The federal economic stimulus package looms as a great unknown. How big it is, how flexible it is and when it arrives will be key factors in how much of the state’s budget problem it solves. Douglas’ budget already depends on $90 million of that package to go toward Medicaid expenses.
“Before we talk about revenues we need to know how big our hole is,” Shumlin said.
Bartlett said she would want any tax to help solve long-term problems. For example, she said she would consider changing the existing gas tax to a percentage rather than a flat tax, a move that would generate more revenue when gas prices go up and help solve structural problems with the Transportation Fund. Rep. Rick Hube, a Republican on the House Ways & Means Committee, said he can picture discussion turning to new revenues as the budget process goes on, but he thinks legislators can pass a budget without them. “There’s always going to be a call for raising taxes,” he said. “I don’t think we have to get there.”
Is it a tax?
Douglas will continue to oppose new tax proposals, Administration Secretary Neale Lunderville said. “The governor does not believe Vermonters have a capacity to pay more in taxes,” Lunderville said.

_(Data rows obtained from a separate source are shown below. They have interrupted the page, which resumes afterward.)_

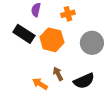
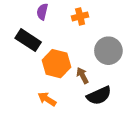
orange hexagon: (52, 40) -> (56, 64), moved
brown arrow: (58, 74) -> (82, 75), moved

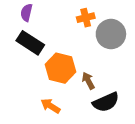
purple semicircle: (42, 12) -> (26, 13), moved
gray circle: (108, 51) -> (111, 34), moved

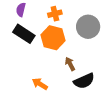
orange cross: (86, 18) -> (55, 14), moved
orange hexagon: (61, 68) -> (53, 38), moved

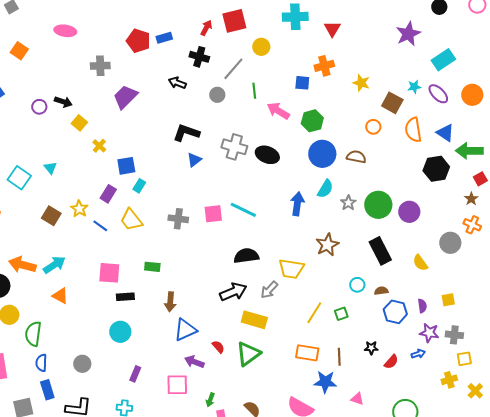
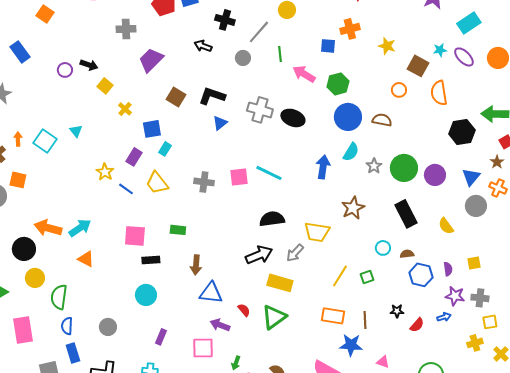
blue triangle: (445, 133) -> (471, 177), moved, turned 36
brown square: (51, 216) -> (176, 97), moved
blue triangle: (185, 330) -> (211, 293), turned 30

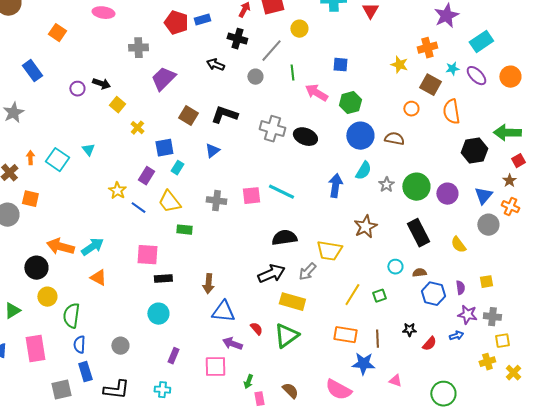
orange cross: (350, 29) -> (427, 48), moved
blue triangle: (220, 123) -> (212, 151), moved
green rectangle: (178, 230) -> (184, 230), moved

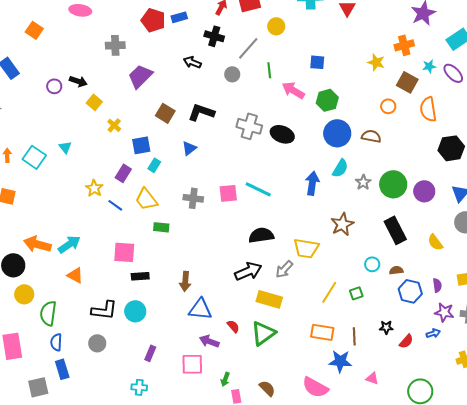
black L-shape: (116, 390) -> (104, 310), moved

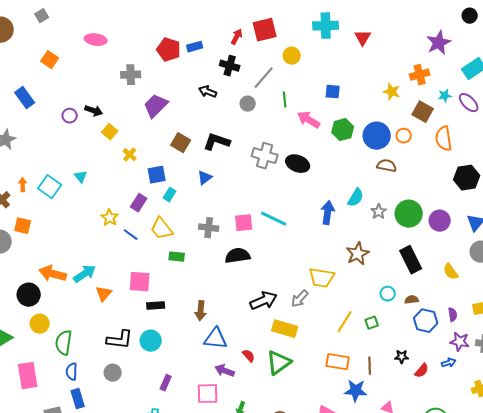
blue circle: (337, 133) -> (377, 136), moved
black semicircle: (261, 235) -> (238, 256), moved
orange triangle: (75, 275) -> (104, 294), moved, turned 42

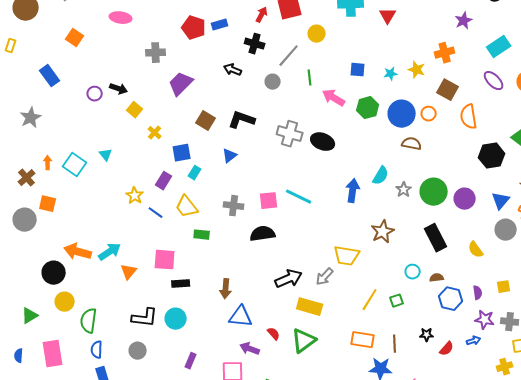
purple star: (439, 43) -> (464, 21), size x0.7
cyan star: (445, 96) -> (391, 74), moved

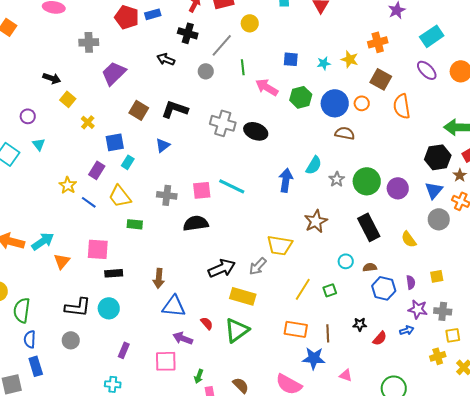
purple circle: (95, 94) -> (28, 116), moved
black hexagon: (492, 156) -> (438, 157), moved

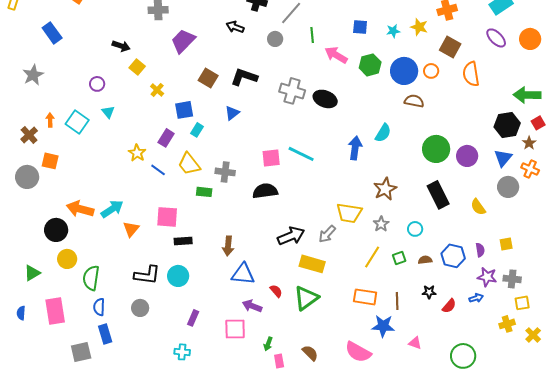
gray star: (337, 179) -> (381, 224), moved
gray cross: (167, 195) -> (225, 172), moved
brown semicircle: (370, 267) -> (425, 260), moved

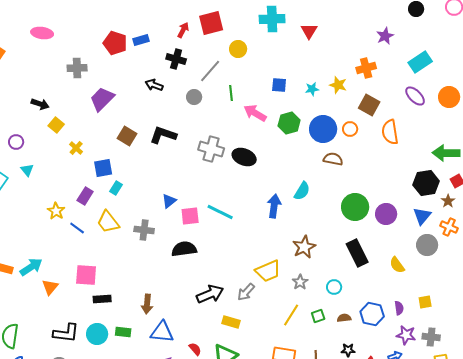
blue triangle: (232, 113) -> (169, 201), moved
green rectangle: (204, 192) -> (123, 332), moved
yellow trapezoid: (349, 213) -> (268, 271), turned -32
yellow rectangle: (312, 264) -> (231, 322), size x0.7

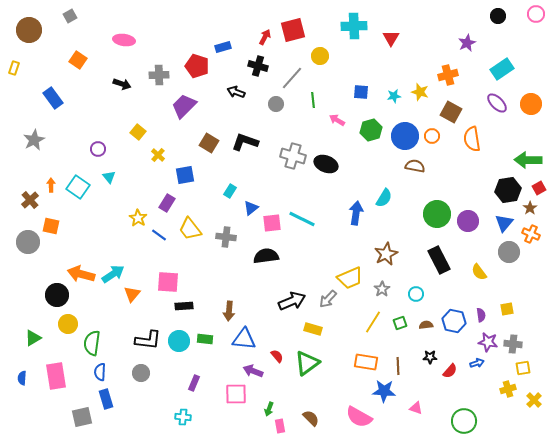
red pentagon: (115, 43) -> (197, 66), moved
black arrow: (40, 104) -> (122, 84), moved
pink arrow: (255, 113) -> (337, 120), size x0.7
cyan rectangle: (116, 188) -> (230, 191), moved

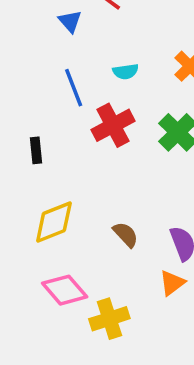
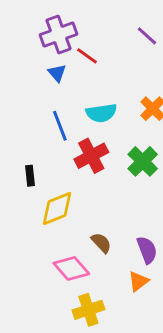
cyan semicircle: (126, 72) -> (101, 113), size x1.5
yellow diamond: (54, 222) -> (57, 209), moved
pink diamond: (65, 290) -> (71, 268), moved

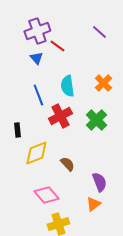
cyan semicircle: (101, 113) -> (67, 86), turned 90
brown semicircle: (101, 243) -> (67, 164), moved

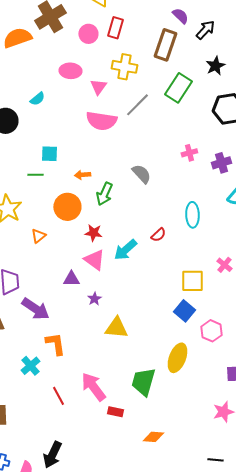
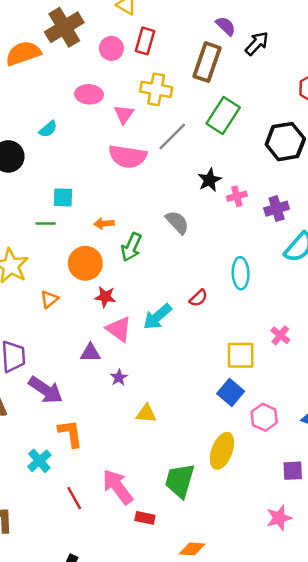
black star: (215, 66) -> (210, 180), moved
red star: (93, 233) -> (105, 297), moved
yellow triangle: (116, 328) -> (146, 414), size x0.7

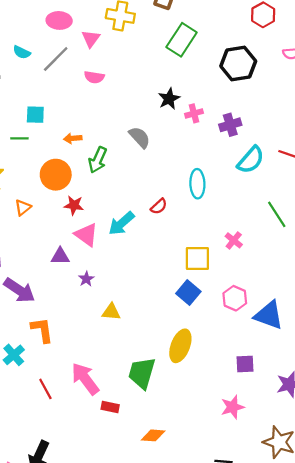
cyan semicircle: (48, 129) -> (22, 52), turned 66
gray line: (172, 137) -> (56, 59), moved
pink semicircle: (128, 156) -> (94, 77), size x0.6
pink hexagon: (264, 417) -> (235, 298), moved

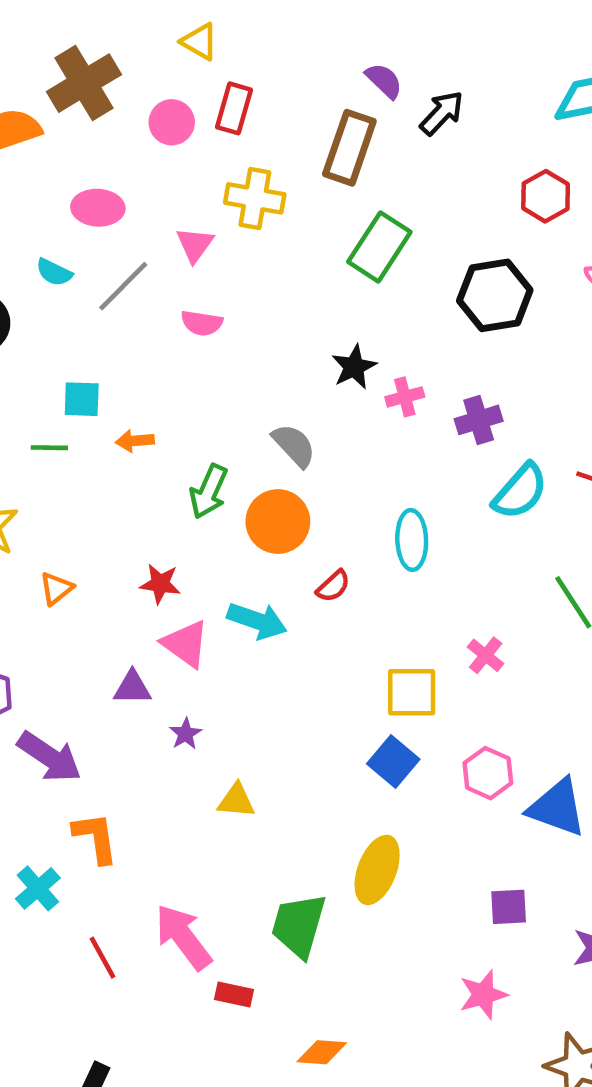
pink ellipse: (59, 20) -> (98, 208), moved
orange arrow: (73, 138) -> (135, 441), moved
orange circle: (56, 175) -> (278, 522), moved
cyan arrow: (121, 223) -> (257, 621), turned -120

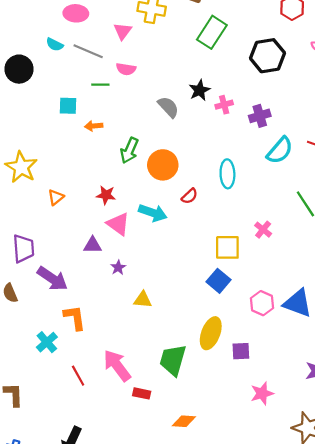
gray line: (123, 286) -> (88, 51), turned 68
gray semicircle: (294, 445) -> (168, 107), moved
green line: (49, 448) -> (100, 85), moved
pink hexagon: (488, 773) -> (262, 303), moved
purple square: (509, 907) -> (241, 351), moved

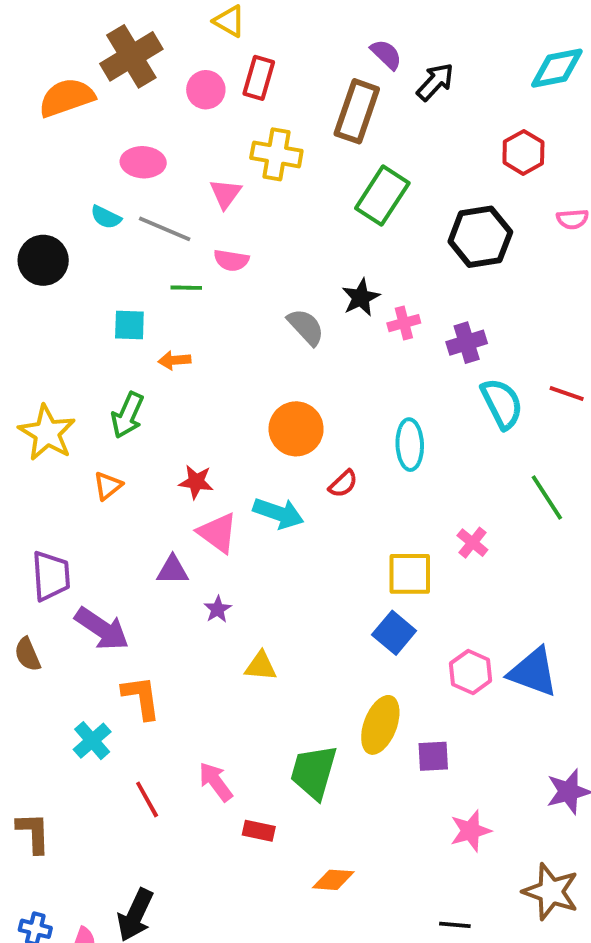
green arrow: (129, 150) -> (127, 415), moved
cyan semicircle: (280, 150) -> (502, 403), turned -68
pink arrow: (117, 366) -> (216, 782), size x0.7

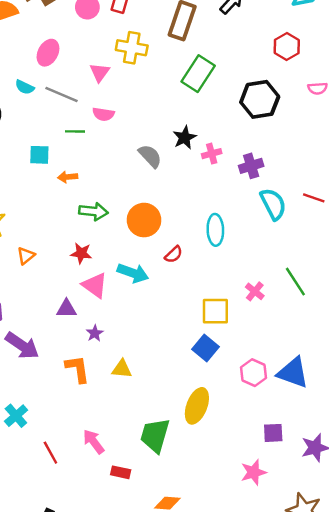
pink ellipse: (143, 162) -> (48, 53), turned -65
green arrow: (127, 415) -> (94, 211), moved, turned -108
green line: (547, 497) -> (295, 282), moved
orange L-shape: (141, 697) -> (78, 369), moved
purple square: (433, 756) -> (273, 433), moved

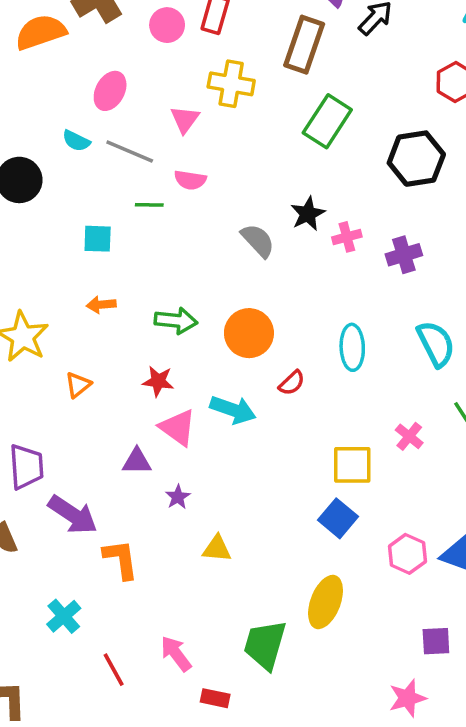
orange arrow: (68, 177) -> (101, 305), moved
cyan semicircle: (273, 204) -> (436, 344), moved
orange L-shape: (78, 369) -> (121, 559), moved

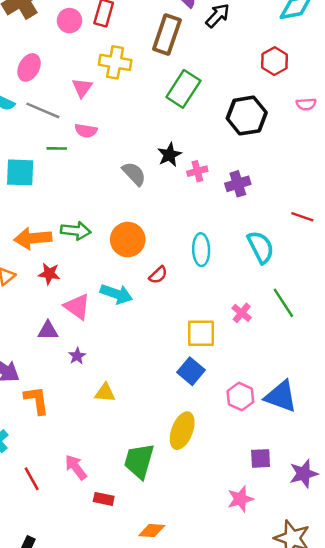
cyan square: (98, 239) -> (20, 172), size x1.4
orange arrow: (101, 305) -> (33, 238), moved, size x1.8
red star: (158, 381) -> (49, 274), moved

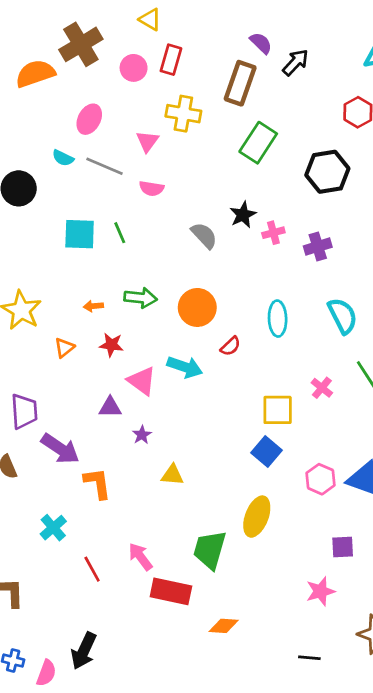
green line: (57, 148) -> (120, 233), moved, turned 66
orange arrow: (33, 238) -> (93, 306), size x0.5
red rectangle: (104, 499) -> (171, 591), size x1.8

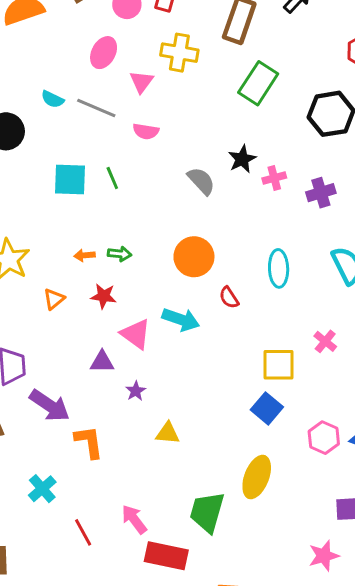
pink ellipse: (89, 119) -> (104, 53), moved
green arrow: (140, 298) -> (120, 254), moved, size x0.7
red semicircle: (230, 346) -> (229, 298), turned 100

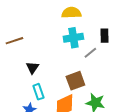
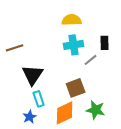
black triangle: (32, 68) -> (33, 75), size x1.6

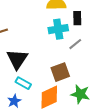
black rectangle: (105, 43) -> (77, 18), moved
cyan rectangle: (39, 99) -> (23, 83), turned -42

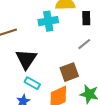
cyan cross: (58, 29) -> (48, 21), moved

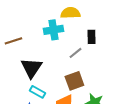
black rectangle: (86, 18) -> (91, 37), moved
gray line: (84, 44) -> (75, 53), moved

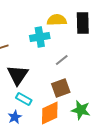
black rectangle: (91, 37) -> (83, 23), moved, size x1.5

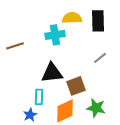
gray line: (62, 60) -> (100, 58), moved
black triangle: (18, 75) -> (52, 73), moved, turned 50
cyan rectangle: (24, 99) -> (39, 97), turned 63

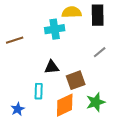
black triangle: (52, 73) -> (52, 67), size x0.7
green star: (96, 108) -> (96, 102), turned -30
blue star: (30, 115) -> (18, 109), moved

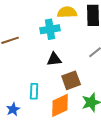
black triangle: (52, 67) -> (54, 59), moved

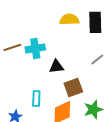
cyan cross: (50, 29) -> (35, 48), moved

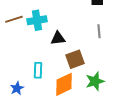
gray line: (97, 59) -> (99, 31), turned -56

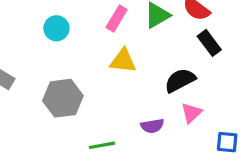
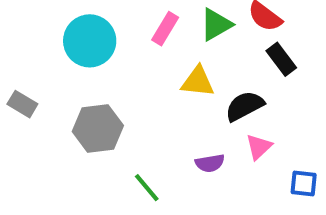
cyan circle: (56, 28) -> (90, 41), size x1.6
yellow triangle: (123, 61) -> (198, 82), moved
green line: (102, 145) -> (147, 188), turned 60

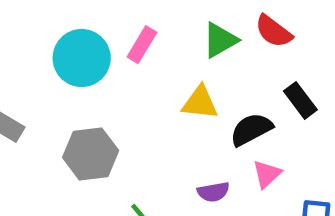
pink rectangle: (165, 29) -> (142, 45), moved
black rectangle: (281, 59) -> (300, 100), moved

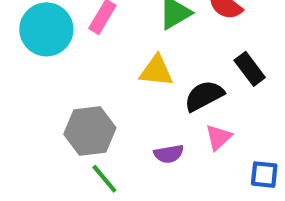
gray hexagon: (91, 154) -> (90, 131), moved

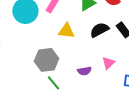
yellow triangle: (156, 71) -> (66, 31), moved
black semicircle: (204, 96) -> (99, 30), moved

Shumlin argued that Douglas’ budget is full of tax increases that simply aren’t identified as such. “There isn’t anyone in this building, including the governor, who isn’t talking about increasing taxes,” Shumlin said.
Douglas proposes to shift $40 million from the General Fund to the Education Fund, counteracting the burden on the Education Fund by freezing school budgets at their 2009 per-pupil spending level. Shumlin calls it a property tax increase, arguing that freezing all school budgets is unrealistic and local taxpayers will take a hit.
Lunderville said that’s an unfair characterization. The governor’s proposal would mandate the limit and if local taxpayers spend more, they would be doing so by choice. “From a state perspective we wouldn’t be raising their taxes,” he said.
Douglas did propose one item in his budget that he concedes is a tax increase — an almost doubling of the tax employers pay into the state’s unemployment fund, which is running out of money. If the reaction from business lobbyists was any indication, any proposed tax increases will face opposition. It might run as strong as opposition to budget cuts.